Einen Streit um die Indizierung seines Albums „Sonny Black“ hat der Rapper Bushido verloren. Das BVerfG durfte sich im Zuge des Verfahrens mit dem Genre „Gangsta-Rap“ befassen.
Das Bundesverfassungsgericht (BVerfG) hat die Verfassungsbeschwerde des Rappers Bushido nicht zur Entscheidung angenommen. Er hatte sich gegen die Indizierung seines Musik-Albums „Sonny Black“ aus Jugendschutzgründen gewendet. Die Indizierung des Musikalbums verletze Bushido jedoch nicht in seiner Kunstfreiheit aus Art. 5 Abs. 3 Satz 1 des Grundgesetzes (GG), so das BVerfG (Beschluss vom 20. Oktober 2022, Az. 1 BvR 201/20)

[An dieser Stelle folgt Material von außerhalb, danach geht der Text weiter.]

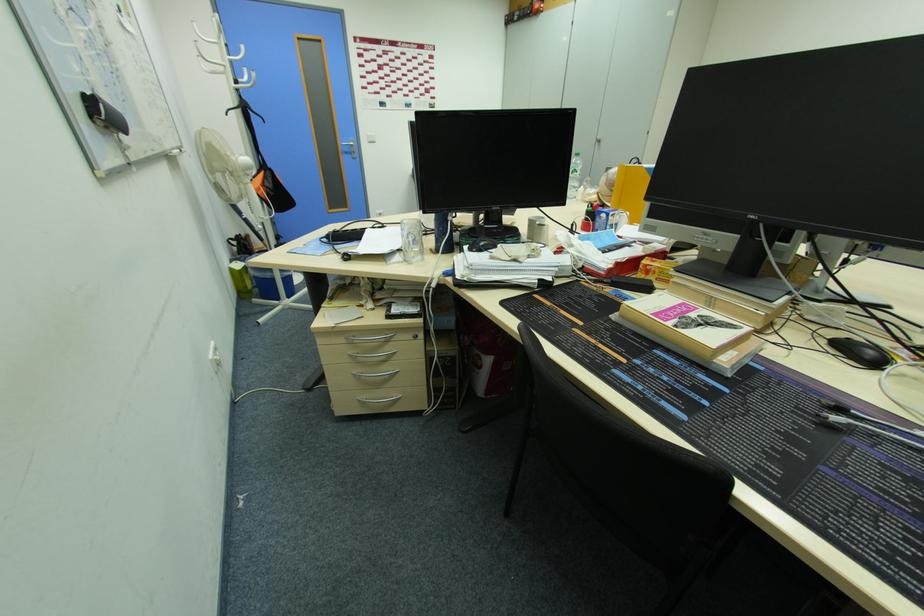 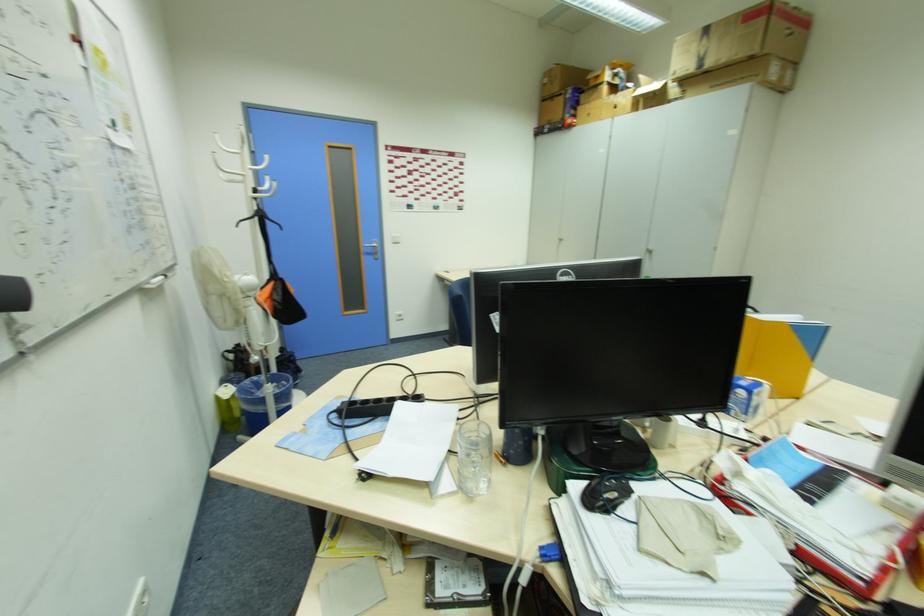 In the second image, find the point that corresponds to [235,270] in the first image.

(220, 400) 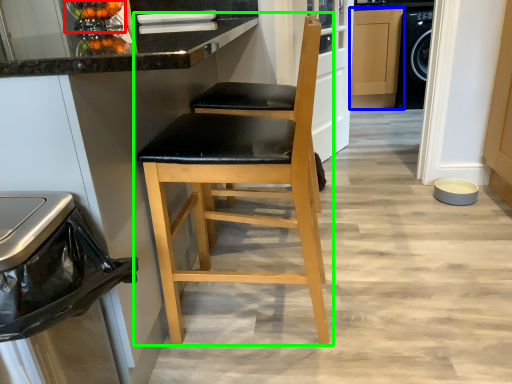 Question: Estimate the real-world distances between objects in this image. Which object is farther from appliance (highlighted by a red box), cabinetry (highlighted by a blue box) or chair (highlighted by a green box)?

Choices:
 (A) cabinetry
 (B) chair

Answer: (A) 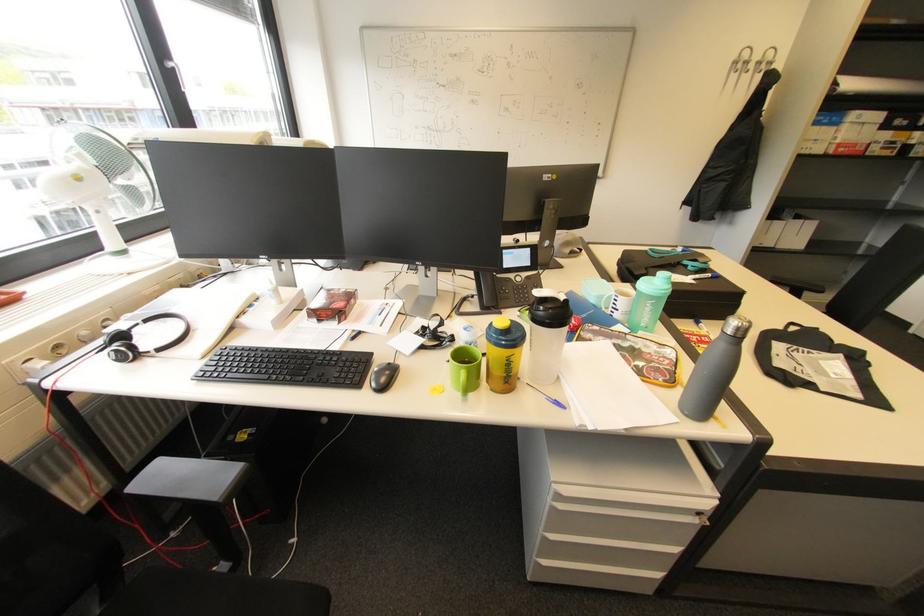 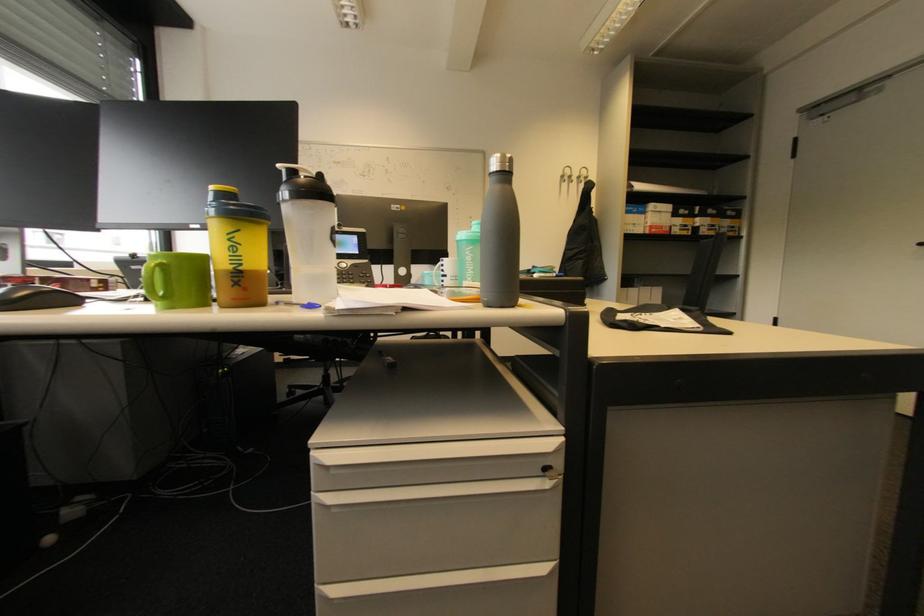 Question: The first image is from the beginning of the video and the second image is from the end. How did the camera likely rotate when shooting the video?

Bushidos Album „Sonny Black“ indiziert
Bushido ist ein Musiker, dessen Werke dem Genre „Gangsta-Rap“ zuzuordnen sind. Sein Album „Sonny Black“ erschien im Februar 2014. Sonny Black ist zugleich ein Alias des Bushidos. Es besteht aus 15 Titeln, deren Texte ganz überwiegend von Bushido stammen.
Die Bundesprüfstelle für jugendgefährdende Medien leitete im Oktober 2014 ein Indizierungsverfahren ein. Sie beschloss, das Album „Sonny Black“ nach § 18 Abs. 1 des Jugendschutzgesetzes (JuSchG) in Teil A der Liste der jugendgefährdenden Medien einzutragen. Damit verbunden ist das Verbot, das Album gegenüber Kindern und Jugendlichen zugänglich zu machen, zu bewerben und zu verbreiten.
Die Bundesprüfstelle begründete die Indizierung unter Bezugnahme auf seine ständige Spruchpraxis und die höchstrichterliche Rechtsprechung damit, dass der Inhalt der CD „Sonny Black“ geeignet sei, Kinder und Jugendliche sozialethisch zu desorientieren. Insbesondere würden die Texte des Albums verrohend wirken, einen kriminellen Lebensstil (hier insbesondere den Drogenhandel) verherrlichen und Frauen sowie homosexuelle Menschen diskriminieren.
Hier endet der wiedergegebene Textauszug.